E l’Agricole vuole una contropartita

Massimo Restelli

da Milano

Il Crédit Agricole accetta le nozze tra Banca Intesa e Sanpaolo ma chiede una contropartita. Un via libera quello di Parigi che, complice la pluriennale collaborazione con il presidente Giovanni Bazoli, era nell’aria e che ieri la banque verte ha ufficializzato al patto di sindacato di Intesa. Nella «stanza di compensazione» dei grandi soci di Ca de’ Sass, l’Agricole si è però limitato ad assicurare un assenso sulle «linee guida» del progetto subordinandolo «alla conclusione di un accordo che salvaguardi e valorizzi» i propri «interessi strategici» nella Penisola. Non è un mistero che Parigi sarebbe stata disponibile a investire in Intesa ma, complici alcune resistenze emerse, vedrà dimezzare il proprio peso nell’aggregato al 9%, perdendo quella «primazia» finora esercitata. Da qui le richieste dei transalpini, che in passato avrebbero peraltro già accarezzato l’idea di gestire in prima persona la presenza in Italia.
Il patto di Intesa si è detto disponibile a individuare «le soluzioni più appropriate» e Bazoli si è mostrato ottimista ma la quadratura del cerchio appaiono proprio gli sportelli (fino a 600 la stima) che il gruppo Intesa-Sanpaolo dovrà mettere sul mercato per limiti Antitrust. Una rete numericamente paragonabile a quella di Bnl che permetterebbe a René Carron quasi di pareggiare i conti con i cugini di Bnp Paribas.
A decidere tuttavia sarà il mercato visto che, sebbene l’Agricole possa domandare una sorta di «prelazione morale» imperniata sul sostegno finora assicurato a Milano, gli sportelli potrebbero fare gola anche a Unicredit e Capitalia.

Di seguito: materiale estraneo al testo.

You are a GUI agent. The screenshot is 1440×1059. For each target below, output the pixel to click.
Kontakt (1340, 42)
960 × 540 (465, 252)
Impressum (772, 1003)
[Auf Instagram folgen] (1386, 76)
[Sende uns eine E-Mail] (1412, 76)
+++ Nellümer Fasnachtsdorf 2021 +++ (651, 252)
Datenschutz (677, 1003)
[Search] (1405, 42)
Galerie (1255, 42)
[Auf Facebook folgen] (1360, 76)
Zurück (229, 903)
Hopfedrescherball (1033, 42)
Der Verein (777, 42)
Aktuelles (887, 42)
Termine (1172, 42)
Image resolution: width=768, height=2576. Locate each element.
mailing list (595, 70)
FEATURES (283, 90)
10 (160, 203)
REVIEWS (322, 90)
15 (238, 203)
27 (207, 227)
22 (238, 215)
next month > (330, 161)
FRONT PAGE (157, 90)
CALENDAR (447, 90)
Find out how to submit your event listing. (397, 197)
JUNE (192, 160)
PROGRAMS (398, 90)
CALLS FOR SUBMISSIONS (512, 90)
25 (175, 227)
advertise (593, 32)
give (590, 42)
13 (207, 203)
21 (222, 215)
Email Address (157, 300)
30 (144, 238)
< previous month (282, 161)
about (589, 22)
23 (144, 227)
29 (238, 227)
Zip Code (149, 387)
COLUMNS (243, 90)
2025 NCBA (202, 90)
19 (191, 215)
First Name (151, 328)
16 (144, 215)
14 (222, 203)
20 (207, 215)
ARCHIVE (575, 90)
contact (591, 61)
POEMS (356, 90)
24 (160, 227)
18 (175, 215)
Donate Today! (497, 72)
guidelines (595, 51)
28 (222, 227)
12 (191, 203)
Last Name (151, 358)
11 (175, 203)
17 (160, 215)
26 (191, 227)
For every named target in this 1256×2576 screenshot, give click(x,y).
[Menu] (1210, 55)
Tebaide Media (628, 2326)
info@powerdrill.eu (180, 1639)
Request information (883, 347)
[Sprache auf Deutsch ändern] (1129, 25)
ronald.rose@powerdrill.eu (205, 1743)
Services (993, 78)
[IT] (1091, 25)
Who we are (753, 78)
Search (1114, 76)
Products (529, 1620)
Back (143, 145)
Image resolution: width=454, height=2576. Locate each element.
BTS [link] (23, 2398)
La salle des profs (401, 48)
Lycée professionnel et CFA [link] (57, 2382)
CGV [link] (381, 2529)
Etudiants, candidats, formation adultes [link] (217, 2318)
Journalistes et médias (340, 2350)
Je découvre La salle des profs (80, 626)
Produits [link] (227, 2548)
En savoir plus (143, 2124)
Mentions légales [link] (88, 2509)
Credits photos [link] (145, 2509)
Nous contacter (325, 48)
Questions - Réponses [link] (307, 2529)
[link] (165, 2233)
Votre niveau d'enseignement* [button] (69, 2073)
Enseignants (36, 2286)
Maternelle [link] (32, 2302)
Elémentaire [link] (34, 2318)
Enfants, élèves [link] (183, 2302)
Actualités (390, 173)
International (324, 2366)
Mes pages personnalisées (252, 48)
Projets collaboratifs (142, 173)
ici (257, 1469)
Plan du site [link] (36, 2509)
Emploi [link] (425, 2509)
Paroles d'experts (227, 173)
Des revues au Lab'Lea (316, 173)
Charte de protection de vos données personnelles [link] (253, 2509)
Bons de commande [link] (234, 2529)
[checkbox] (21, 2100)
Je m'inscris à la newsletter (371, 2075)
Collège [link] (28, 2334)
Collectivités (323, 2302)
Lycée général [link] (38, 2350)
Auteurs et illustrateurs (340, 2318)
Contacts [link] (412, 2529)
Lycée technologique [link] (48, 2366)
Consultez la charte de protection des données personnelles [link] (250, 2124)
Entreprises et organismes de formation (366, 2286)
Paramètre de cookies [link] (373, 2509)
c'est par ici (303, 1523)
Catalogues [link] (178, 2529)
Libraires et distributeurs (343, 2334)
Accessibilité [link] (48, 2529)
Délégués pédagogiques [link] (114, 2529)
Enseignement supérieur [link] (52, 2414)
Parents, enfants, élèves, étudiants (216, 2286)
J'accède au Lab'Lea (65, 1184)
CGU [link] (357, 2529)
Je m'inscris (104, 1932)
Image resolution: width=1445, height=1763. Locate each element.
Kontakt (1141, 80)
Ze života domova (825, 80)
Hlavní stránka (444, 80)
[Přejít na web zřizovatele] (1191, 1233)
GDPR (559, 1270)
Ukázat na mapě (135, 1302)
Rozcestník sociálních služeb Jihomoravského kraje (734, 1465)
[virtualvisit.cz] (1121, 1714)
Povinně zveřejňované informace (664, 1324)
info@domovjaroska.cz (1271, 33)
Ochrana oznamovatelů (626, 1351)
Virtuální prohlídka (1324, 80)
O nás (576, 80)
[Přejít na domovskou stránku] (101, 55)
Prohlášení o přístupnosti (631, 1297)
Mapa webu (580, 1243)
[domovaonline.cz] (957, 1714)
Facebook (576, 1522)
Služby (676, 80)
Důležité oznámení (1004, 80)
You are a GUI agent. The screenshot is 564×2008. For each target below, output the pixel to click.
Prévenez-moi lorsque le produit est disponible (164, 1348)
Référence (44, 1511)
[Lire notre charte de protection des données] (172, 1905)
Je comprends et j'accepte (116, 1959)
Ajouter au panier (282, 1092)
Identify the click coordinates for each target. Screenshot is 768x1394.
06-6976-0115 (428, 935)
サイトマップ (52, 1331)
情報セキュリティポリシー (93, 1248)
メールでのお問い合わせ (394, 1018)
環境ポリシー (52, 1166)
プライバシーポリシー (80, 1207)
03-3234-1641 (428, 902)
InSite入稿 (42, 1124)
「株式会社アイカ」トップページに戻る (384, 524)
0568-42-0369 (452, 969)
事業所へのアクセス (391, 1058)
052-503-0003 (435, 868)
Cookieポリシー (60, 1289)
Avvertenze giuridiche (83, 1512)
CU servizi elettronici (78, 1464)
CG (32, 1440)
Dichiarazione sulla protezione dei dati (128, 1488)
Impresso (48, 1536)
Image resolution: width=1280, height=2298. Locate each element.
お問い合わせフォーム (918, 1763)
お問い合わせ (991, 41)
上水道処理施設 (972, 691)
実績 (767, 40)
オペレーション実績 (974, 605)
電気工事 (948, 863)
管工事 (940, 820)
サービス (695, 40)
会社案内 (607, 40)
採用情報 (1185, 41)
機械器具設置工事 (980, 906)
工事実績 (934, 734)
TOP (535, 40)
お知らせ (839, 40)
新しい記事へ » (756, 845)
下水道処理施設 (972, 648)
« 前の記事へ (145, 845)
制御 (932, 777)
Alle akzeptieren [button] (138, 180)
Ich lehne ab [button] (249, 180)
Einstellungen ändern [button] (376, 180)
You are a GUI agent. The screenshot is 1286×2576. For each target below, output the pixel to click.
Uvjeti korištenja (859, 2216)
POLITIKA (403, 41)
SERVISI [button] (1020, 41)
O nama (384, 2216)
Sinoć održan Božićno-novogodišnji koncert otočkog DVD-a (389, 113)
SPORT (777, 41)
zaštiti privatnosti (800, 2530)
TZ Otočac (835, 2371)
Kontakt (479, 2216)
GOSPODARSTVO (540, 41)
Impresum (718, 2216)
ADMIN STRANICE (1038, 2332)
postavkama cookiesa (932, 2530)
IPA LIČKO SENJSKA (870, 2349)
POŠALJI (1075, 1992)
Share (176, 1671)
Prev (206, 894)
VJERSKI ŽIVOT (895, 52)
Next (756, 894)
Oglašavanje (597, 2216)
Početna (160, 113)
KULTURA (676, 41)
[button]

L’alternativa per Parigi potrebbe essere ricevere il restante 35% di Caam (l’ex Nextra) ma il riassetto del risparmio è già intrecciato con il dedalo tra Intesa Vita (la joint venture con Generali nella bancassurance) ed Eurizon. Il polo finanziario di Mario Greco che, per quanto riguarda Fideuram, potrebbe diventare l’ «indennizzo» del Santander.